EXERCISE DIRECTIONS → Apart from the pictures, every entry below should be repeated exactly.

GIVEN DATA →
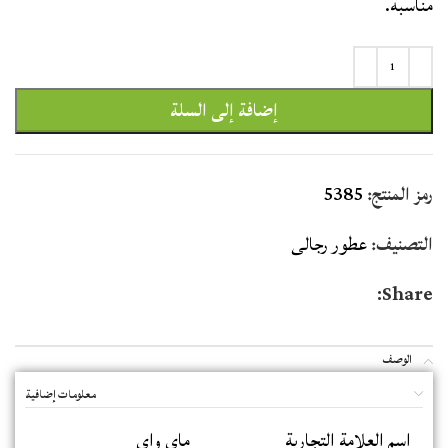
مناسبة.
إضافة إلى السلة
رمز المنتج:
5385
التصنيف:
عطور رجالى
Share:
الوصف
معلومات إضافية
اسم العلامة التجارية
ماي واي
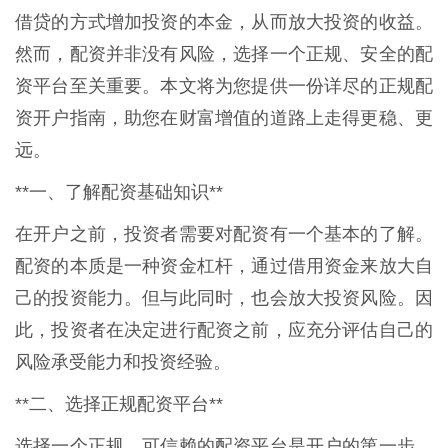
借贷的方式增加投资的本金，从而放大投资的收益。
然而，配资并非没有风险，选择一个正规、安全的配
资平台至关重要。本文将为您提供一份详尽的正规配
资开户指南，助您在财富增值的道路上走得更稳、更
远。
**一、了解配资基础知识**
在开户之前，投资者需要对配资有一个基本的了解。
配资的本质是一种资金杠杆，通过借用资金来放大自
己的投资能力。但与此同时，也会放大投资风险。因
此，投资者在决定进行配资之前，应充分评估自己的
风险承受能力和投资经验。
**二、选择正规配资平台**
选择一个正规、可信赖的配资平台是开户的第一步。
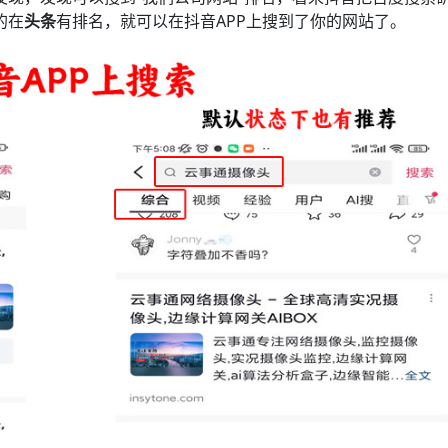
的在
头条
有排名，就可以在抖音APP上搜到了你的网站了。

WRITTEN RESPONSE →
مناسبة.
إضافة إلى السلة
رمز المنتج:
5385
التصنيف:
عطور رجالى
Share:
الوصف
معلومات إضافية
اسم العلامة التجارية
ماي واي
借贷的方式增加投资的本金，从而放大投资的收益。
然而，配资并非没有风险，选择一个正规、安全的配
资平台至关重要。本文将为您提供一份详尽的正规配
资开户指南，助您在财富增值的道路上走得更稳、更
远。
**一、了解配资基础知识**
在开户之前，投资者需要对配资有一个基本的了解。
配资的本质是一种资金杠杆，通过借用资金来放大自
己的投资能力。但与此同时，也会放大投资风险。因
此，投资者在决定进行配资之前，应充分评估自己的
风险承受能力和投资经验。
**二、选择正规配资平台**
选择一个正规、可信赖的配资平台是开户的第一步。
的在
头条
有排名，就可以在抖音APP上搜到了你的网站了。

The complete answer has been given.